## [Exercise input]
*****
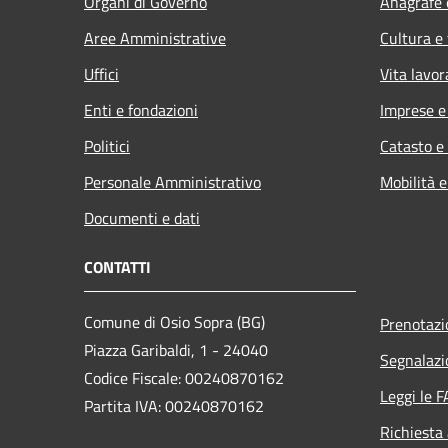
Organi di Governo
Anagrafe e
Aree Amministrative
Cultura e
Uffici
Vita lavor
Enti e fondazioni
Imprese 
Politici
Catasto e
Personale Amministrativo
Mobilità e
Documenti e dati
CONTATTI
Comune di Osio Sopra (BG)
Prenotaz
Piazza Garibaldi, 1 - 24040
Segnalazi
Codice Fiscale: 00240870162
Leggi le 
Partita IVA: 00240870162
Richiesta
*****
## [What you have to do]
When copying the listing, skip the pictures and keep each line exactly as written.

## [Exercise answer]
Organi di Governo
Anagrafe e
Aree Amministrative
Cultura e
Uffici
Vita lavor
Enti e fondazioni
Imprese 
Politici
Catasto e
Personale Amministrativo
Mobilità e
Documenti e dati
CONTATTI
Comune di Osio Sopra (BG)
Prenotaz
Piazza Garibaldi, 1 - 24040
Segnalazi
Codice Fiscale: 00240870162
Leggi le 
Partita IVA: 00240870162
Richiesta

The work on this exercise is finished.